Liberal Arts

Center for Democratic Deliberation recognizes essay contest winners

UNIVERSITY PARK, Pa. — For the second year, the Center for Democratic Deliberation in the College of the Liberal Arts is recognizing outstanding student essays based on landmark speeches in the civil rights era.

The Rhetoric of the Civil Rights Movement essay contest, led by Paterno Family Liberal Arts Professor Emeritus of Literature Jack Selzer in cooperation with the undergraduate research journal Young Scholars in Writing, was open to students across the country who submitted original essays based on speeches made during the civil rights era. 

This year’s winner was Dana Diab, a student at Emory University, for her essay “Bridging the Gap: Black Women in the Civil Rights Movement,” based on speeches by Ella Baker and Fannie Lou Hamer, as well as the SCLC Citizenship School Workbook, part of the Citizenship Education Program spearheaded by Septima Clark; and a photograph of SNCC activist Joyce Ladner.
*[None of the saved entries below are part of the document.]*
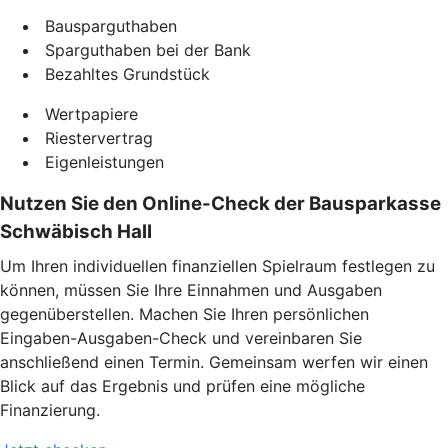
Bausparguthaben
Sparguthaben bei der Bank
Bezahltes Grundstück
Wertpapiere
Riestervertrag
Eigenleistungen
Nutzen Sie den Online-Check der Bausparkasse
Schwäbisch Hall
Um Ihren individuellen finanziellen Spielraum festlegen zu
können, müssen Sie Ihre Einnahmen und Ausgaben
gegenüberstellen. Machen Sie Ihren persönlichen
Eingaben-Ausgaben-Check und vereinbaren Sie
anschließend einen Termin. Gemeinsam werfen wir einen
Blick auf das Ergebnis und prüfen eine mögliche
Finanzierung.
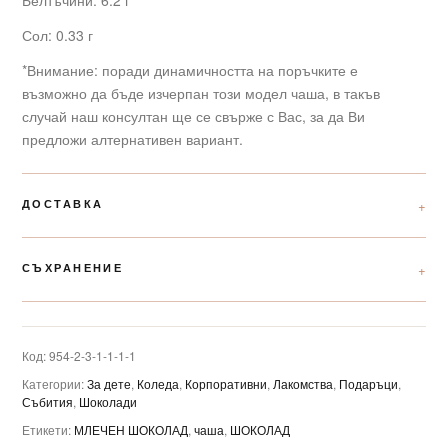
Белтъчини: 6.2 г
Сол: 0.33 г
*Внимание: поради динамичността на поръчките е
възможно да бъде изчерпан този модел чаша, в такъв
случай наш консултан ще се свърже с Вас, за да Ви
предложи алтернативен вариант.
ДОСТАВКА
СЪХРАНЕНИЕ
Код:
954-2-3-1-1-1-1
Категории:
За дете
,
Коледа
,
Корпоративни
,
Лакомства
,
Подаръци
,
Събития
,
Шоколади
Етикети:
МЛЕЧЕН ШОКОЛАД
,
чаша
,
ШОКОЛАД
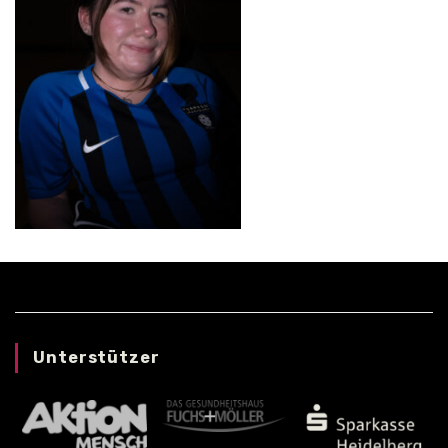
Unterstützer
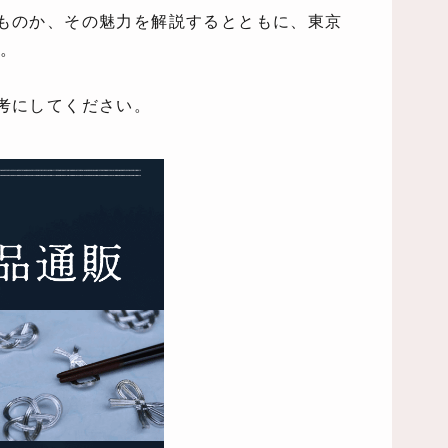
ものか、その魅力を解説するとともに、東京
す。
考にしてください。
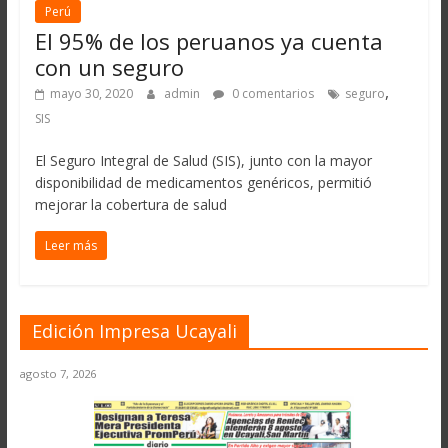
Perú
El 95% de los peruanos ya cuenta
con un seguro
,
mayo 30, 2020
admin
0 comentarios
seguro
SIS
El Seguro Integral de Salud (SIS), junto con la mayor
disponibilidad de medicamentos genéricos, permitió
mejorar la cobertura de salud
Leer más
Edición Impresa Ucayali
agosto 7, 2026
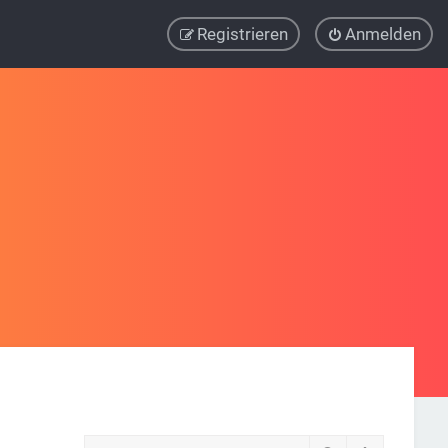
Registrieren
Anmelden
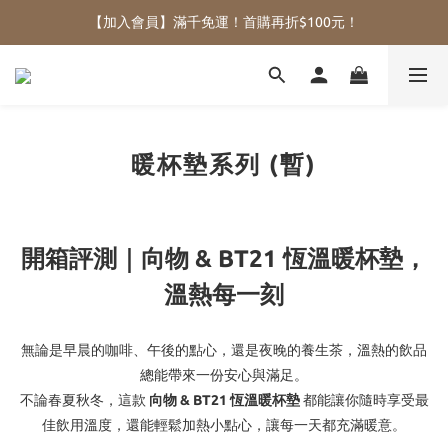
【加入會員】滿千免運！首購再折$100元！
暖杯墊系列 (暫)
開箱評測｜向物 & BT21 恆溫暖杯墊，
溫熱每一刻
無論是早晨的咖啡、午後的點心，還是夜晚的養生茶，溫熱的飲品
總能帶來一份安心與滿足。
不論春夏秋冬，這款
向物 & BT21 恆溫暖杯墊
都能讓你隨時享受最
佳飲用溫度，還能輕鬆加熱小點心，讓每一天都充滿暖意。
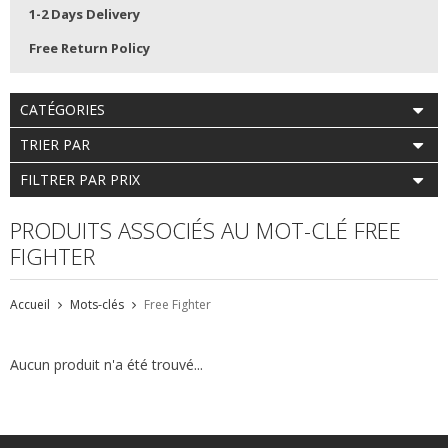
1-2 Days Delivery
Free Return Policy
CATÉGORIES
TRIER PAR
FILTRER PAR PRIX
PRODUITS ASSOCIÉS AU MOT-CLÉ FREE
FIGHTER
Accueil
Mots-clés
Free Fighter
Aucun produit n'a été trouvé...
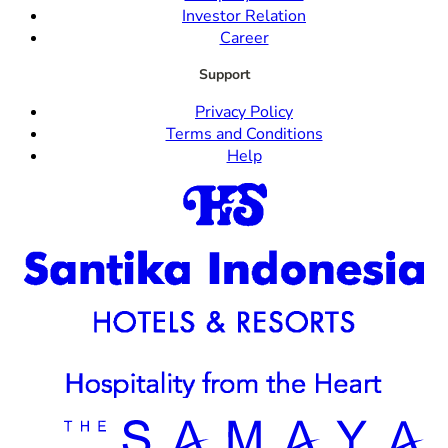
Investor Relation
Career
Support
Privacy Policy
Terms and Conditions
Help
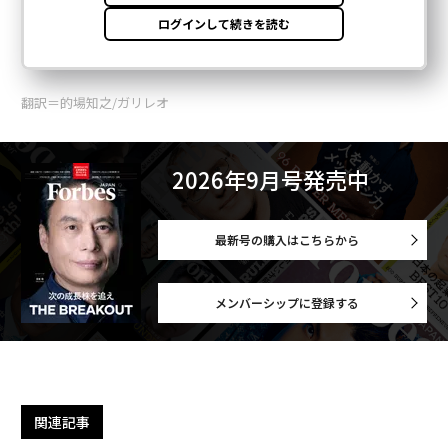
翻訳＝的場知之/ガリレオ
2026年9月号発売中
最新号の購入はこちらから
メンバーシップに登録する
関連記事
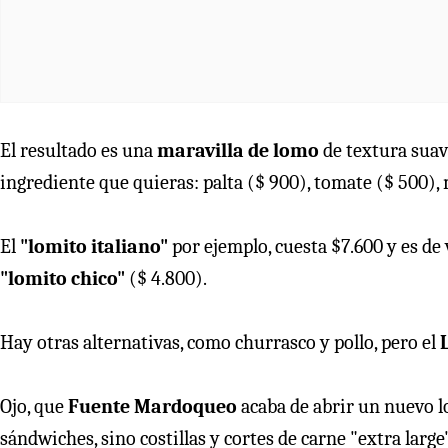
El resultado es una
maravilla de lomo
de textura suav
ingrediente que quieras: palta ($ 900), tomate ($ 500),
El
"lomito italiano"
por ejemplo, cuesta $7.600 y es de 
"lomito chico"
($ 4.800).
Hay otras alternativas, como churrasco y pollo, pero el
Ojo, que
Fuente Mardoqueo
acaba de abrir un nuevo lo
sándwiches, sino costillas y cortes de carne "extra large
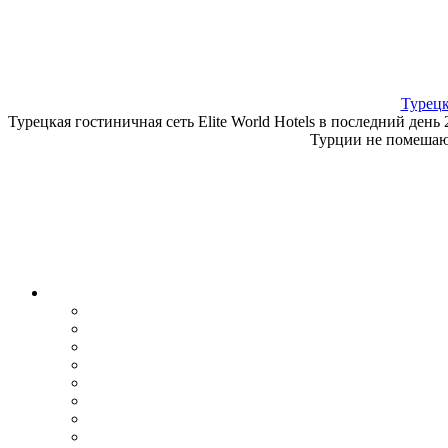
Турецк
Турецкая гостиничная сеть Elite World Hotels в последний де
Турции не помешают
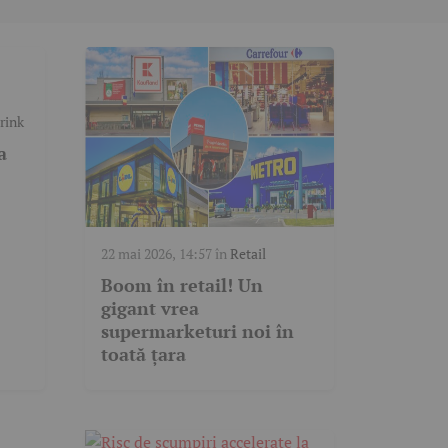
rink
a
22 mai 2026, 14:57
în
Retail
Boom în retail! Un
gigant vrea
supermarketuri noi în
toată țara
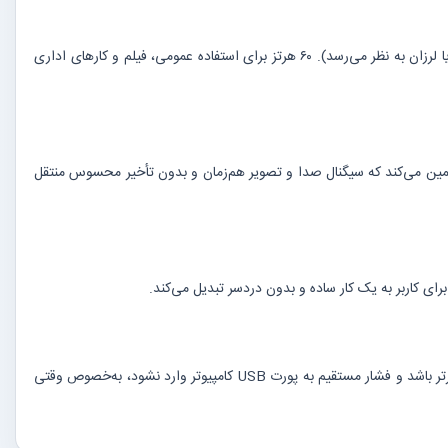
این عدد نشان می‌دهد تصویر در هر ثانیه ۶۰ بار به‌روزرسانی می‌شود. هرچه این عدد بالاتر باشد، حرکت تصویر روان‌تر و طبیعی‌تر دیده می‌شود (کمتر تکه‌تکه یا لرزان به نظر می‌رسد). ۶۰ هرتز برای استفاده عمومی، فیلم و کارهای اداری
مین می‌کند که سیگنال صدا و تصویر هم‌زمان و بدون تأخیر محسوس منتقل
این آداپتور به‌جای طراحی دانگل کوچک، یک کابل کوتاه ۱۵ سانتی‌متری بین ورودی USB و خروجی HDMI دارد. این طراحی باعث می‌شود اتصال انعطاف‌پذیرتر باشد و فشار مستقیم به پورت USB کامپیوتر وارد نشود، به‌خصوص وقتی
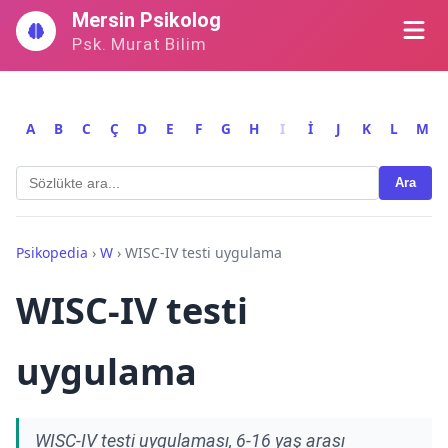
İçeriğe
Mersin Psikolog
geç
Psk. Murat Bilim
A
B
C
Ç
D
E
F
G
H
I
İ
J
K
L
M
Ara
Psikopedia
›
W
›
WISC-IV testi uygulama
WISC-IV testi
uygulama
WISC-IV testi uygulaması, 6-16 yaş arası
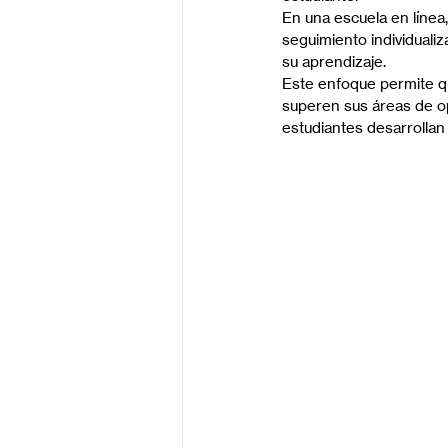
En una escuela en línea
seguimiento individualiz
su aprendizaje.
Este enfoque permite qu
superen sus áreas de op
estudiantes desarrollan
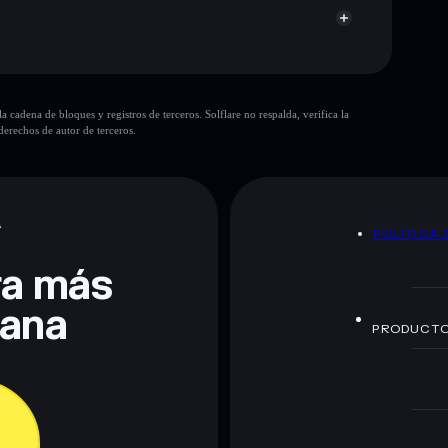
cadena de bloques y registros de terceros. Solflare no respalda, verifica la
erechos de autor de terceros.
te fines educativos y no constituye asesoramiento
nados por rugcheck.xyz.
A
POLÍTICA 
era más
lana
PRODUCT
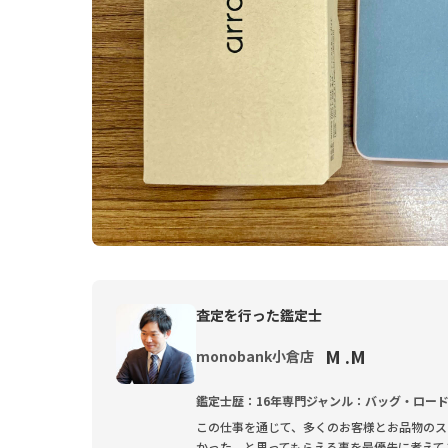
査定を行った鑑定士
M .M
monobank小倉店
鑑定士歴：16年
専門ジャンル：バッグ・ロー
この仕事を通じて、多くのお客様とお品物のス
かった、と思ってもらえる事を最優先に考えて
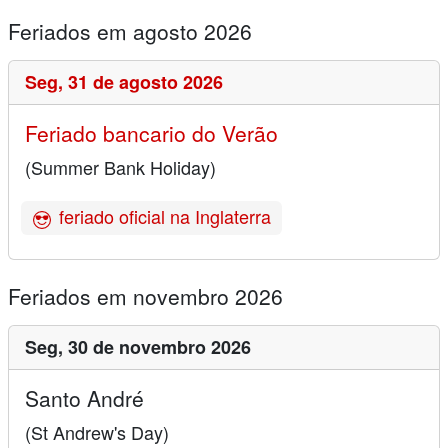
Feriados em agosto 2026
Seg,
31 de agosto 2026
Feriado bancario do Verão
(Summer Bank Holiday)
feriado oficial na Inglaterra
Feriados em novembro 2026
Seg,
30 de novembro 2026
Santo André
(St Andrew's Day)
“Black women supplemented the often white-directed, respectability rhetoric of Black men in the civil rights movement through 'bridge leadership,' acting as mediators between formal movement leadership and local communities in places and manners that are not easily defined as public or private,” said contest judge Kyle King of Penn State Altoona. “Diab’s willingness to draw together seemingly disparate artifacts demonstrates the capaciousness of the category of public address, from political speeches to civic education to the politics of clothing and hairstyle."

The contest had two runners-up: Anna Grace Mixon of Baylor University for "John Lewis and the Unfinished Revolution of 1776;” and Fisher Calame of Sewanee University for “The Quiet Movement: The Rhetorical Veneer of Brunswick's Civil Rights Struggle.”

“Mixon excellently historicizes how Lewis revised his draft to create a more unifying tone, while nevertheless refusing to kowtow to the desires of the Kennedy administration. The reference to 1776 becomes a vehicle through which to drive home this unsteady trust in what became the Civil Rights Act of 1964,” Selzer said. “Calame demonstrates how ‘Old Brunswick residents — both Black and white — had settled for a slow-moving gradualism that was supplanted and challenged by younger Black residents, whose attempts at greater and hastier integration — especially toward voting — were met with white politesse and obstruction.”

The winners will receive cash prizes and their essays will be published on the Rhetoric of the Civil Rights Movement website. Diab’s essay will also be published in the journal Young Scholars in Writing.